The Government of the United States will never be a laggard in any effective movement for the advancement of world peace, and the negotiations which I have recently been carrying on have grown out of this Government's earnest desire to promote that ideal. They have had a dual character, having been concerned in part with the framing of new arbitration treaties to replace the so-called Root treaties, several of which expire during this year, and in part with the anti-war treaty which M. Briand proposed to me last summer. I welcome the opportunity which you have afforded me to express before this audience my views on these questions and to explain the objects and aims of the Government of the United States, not only in relation to the treaties which we have negotiated, but also the negotiations with M. Briand.
In the first place it should be clearly understood that the treaty of arbitration which was signed last month with France has no relation whatsoever to the proposal submitted by M. Briand for a treaty declaring against war and renouncing it as an instrument of national policy. It is true that the preamble to the arbitration treaty recites that France and the United States are "eager by their example not only to demonstrate their condemnation of war as an instrument of national policy in their mutual relations, but also to hasten the time when the perfection of international arrangements for the pacific settlement of disputes shall have eliminated forever the possibility of war among any of the powers of the world," but a preamble is not a binding part of a treaty. If war is to be abolished it must be through the conclusion of specific treaties solemnly binding the parties not to resort to war with one another. It cannot be achieved by a mere declaration in the preamble of a treaty. Even though without legal effect, however, a formal expression of the peaceful aspirations of the Governments and their common desire to perfect a mechanism for the pacific settlement of justiciable disputes such as that found in the preamble of the arbitration treaty is, I believe, very helpful since it publicly defines the positions of the Governments in a matter the importance of which is hard to exaggerate.
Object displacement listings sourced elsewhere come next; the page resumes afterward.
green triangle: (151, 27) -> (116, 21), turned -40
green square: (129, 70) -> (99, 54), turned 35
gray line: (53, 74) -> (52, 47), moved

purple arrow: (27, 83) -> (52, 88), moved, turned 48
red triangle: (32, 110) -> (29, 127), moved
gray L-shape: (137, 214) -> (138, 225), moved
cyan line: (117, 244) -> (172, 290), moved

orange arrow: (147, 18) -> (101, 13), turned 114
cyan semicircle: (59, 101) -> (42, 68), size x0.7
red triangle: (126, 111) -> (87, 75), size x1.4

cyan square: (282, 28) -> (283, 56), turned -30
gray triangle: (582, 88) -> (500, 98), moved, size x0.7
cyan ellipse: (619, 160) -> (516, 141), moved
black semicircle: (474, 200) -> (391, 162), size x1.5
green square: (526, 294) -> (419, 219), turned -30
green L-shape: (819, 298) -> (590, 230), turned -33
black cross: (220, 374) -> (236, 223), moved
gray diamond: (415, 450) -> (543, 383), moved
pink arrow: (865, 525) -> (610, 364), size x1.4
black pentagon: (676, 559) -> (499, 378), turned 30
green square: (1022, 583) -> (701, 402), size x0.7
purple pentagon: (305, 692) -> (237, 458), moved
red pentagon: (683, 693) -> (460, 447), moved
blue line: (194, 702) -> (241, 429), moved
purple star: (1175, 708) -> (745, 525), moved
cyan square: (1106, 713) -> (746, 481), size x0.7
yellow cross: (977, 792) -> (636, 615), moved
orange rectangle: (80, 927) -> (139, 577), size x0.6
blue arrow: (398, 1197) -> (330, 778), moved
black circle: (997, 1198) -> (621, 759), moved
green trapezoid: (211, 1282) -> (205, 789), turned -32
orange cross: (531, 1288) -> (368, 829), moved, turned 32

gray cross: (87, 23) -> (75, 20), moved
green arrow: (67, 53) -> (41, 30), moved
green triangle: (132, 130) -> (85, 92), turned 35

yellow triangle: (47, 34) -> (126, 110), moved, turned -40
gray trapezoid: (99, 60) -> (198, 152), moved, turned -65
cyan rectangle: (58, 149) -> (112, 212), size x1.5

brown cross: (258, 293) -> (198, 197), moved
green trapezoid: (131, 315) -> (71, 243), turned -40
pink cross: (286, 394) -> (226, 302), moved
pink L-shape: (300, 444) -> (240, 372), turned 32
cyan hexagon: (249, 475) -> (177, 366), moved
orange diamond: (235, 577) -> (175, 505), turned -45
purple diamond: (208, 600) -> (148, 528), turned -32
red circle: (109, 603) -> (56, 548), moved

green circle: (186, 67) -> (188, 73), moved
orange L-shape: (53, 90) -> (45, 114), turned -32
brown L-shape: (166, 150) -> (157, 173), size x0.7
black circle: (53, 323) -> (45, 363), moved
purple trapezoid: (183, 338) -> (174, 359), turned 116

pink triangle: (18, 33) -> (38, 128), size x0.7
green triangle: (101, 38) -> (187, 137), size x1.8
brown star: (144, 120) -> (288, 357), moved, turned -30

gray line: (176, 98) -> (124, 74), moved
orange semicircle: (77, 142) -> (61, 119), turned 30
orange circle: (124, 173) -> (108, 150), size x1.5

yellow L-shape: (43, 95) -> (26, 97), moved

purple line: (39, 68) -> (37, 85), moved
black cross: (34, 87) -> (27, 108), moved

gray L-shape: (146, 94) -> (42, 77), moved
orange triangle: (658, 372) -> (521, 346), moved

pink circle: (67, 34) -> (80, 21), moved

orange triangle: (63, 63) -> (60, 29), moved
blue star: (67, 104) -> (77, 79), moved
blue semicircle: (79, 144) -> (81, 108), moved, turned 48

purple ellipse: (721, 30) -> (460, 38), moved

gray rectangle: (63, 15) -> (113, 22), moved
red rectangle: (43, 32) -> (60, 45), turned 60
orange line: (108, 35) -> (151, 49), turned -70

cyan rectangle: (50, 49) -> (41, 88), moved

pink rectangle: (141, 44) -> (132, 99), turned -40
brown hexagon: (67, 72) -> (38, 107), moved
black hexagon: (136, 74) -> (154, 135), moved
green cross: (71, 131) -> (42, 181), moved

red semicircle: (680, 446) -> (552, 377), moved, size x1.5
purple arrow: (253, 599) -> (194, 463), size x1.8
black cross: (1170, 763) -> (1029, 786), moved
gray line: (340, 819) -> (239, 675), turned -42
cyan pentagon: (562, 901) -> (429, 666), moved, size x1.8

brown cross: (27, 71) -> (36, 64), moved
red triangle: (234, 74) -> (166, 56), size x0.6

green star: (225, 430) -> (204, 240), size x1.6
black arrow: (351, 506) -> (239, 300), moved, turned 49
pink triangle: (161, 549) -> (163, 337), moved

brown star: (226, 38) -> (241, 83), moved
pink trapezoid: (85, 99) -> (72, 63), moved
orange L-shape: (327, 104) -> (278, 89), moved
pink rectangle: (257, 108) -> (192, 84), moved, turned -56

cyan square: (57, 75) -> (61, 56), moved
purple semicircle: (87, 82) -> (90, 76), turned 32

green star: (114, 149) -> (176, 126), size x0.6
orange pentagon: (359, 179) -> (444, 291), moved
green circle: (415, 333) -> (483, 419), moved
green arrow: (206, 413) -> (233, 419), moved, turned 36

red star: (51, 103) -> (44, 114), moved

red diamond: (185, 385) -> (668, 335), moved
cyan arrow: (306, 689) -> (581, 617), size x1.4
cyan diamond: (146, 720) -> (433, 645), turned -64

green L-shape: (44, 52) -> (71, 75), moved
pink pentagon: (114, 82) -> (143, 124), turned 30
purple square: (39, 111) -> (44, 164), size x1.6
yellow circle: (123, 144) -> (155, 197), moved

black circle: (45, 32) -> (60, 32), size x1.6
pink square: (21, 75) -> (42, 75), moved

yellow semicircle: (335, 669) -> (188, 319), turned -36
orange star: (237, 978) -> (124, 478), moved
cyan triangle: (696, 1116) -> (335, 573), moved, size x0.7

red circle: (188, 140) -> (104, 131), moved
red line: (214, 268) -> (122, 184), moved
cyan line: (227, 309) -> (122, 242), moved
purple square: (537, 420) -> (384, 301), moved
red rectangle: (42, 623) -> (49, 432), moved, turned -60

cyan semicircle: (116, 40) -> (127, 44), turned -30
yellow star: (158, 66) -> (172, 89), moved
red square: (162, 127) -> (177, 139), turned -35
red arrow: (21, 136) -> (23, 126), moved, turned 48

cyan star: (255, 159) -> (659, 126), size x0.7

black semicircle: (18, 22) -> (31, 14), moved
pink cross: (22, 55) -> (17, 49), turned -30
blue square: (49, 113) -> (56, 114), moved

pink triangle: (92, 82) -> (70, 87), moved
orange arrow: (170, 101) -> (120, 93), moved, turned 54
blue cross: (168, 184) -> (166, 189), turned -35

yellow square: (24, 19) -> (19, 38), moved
The arbitration treaty itself I regard as a distinct advance over any of its predecessors, and I hope it can serve as a model for use in negotiations with other governments with which we have no present arbitration treaty, or where the existing Root treaties shortly expire. I have already instituted negotiations with the British and Japanese Governments, and also the Spanish, Norwegian and Italian Governments, on the basis of the draft treaty which I submitted to France last December, and I have indicated to all inquiring governments that I shall be pleased to conclude with them new treaties similar to that signed with France on February 6. If a comprehensive series of such bilateral treaties can be put into effect between the United States and the other nations of the world, I feel that a very effective mechanism for the pacific settlement of justiciable disputes will have been established. I attach such importance to the treaty just concluded with France, that I shall discuss its provisions briefly before proceeding to a discussion of the correspondence which has been exchanged with France on the subject of the so-called Briand proposal.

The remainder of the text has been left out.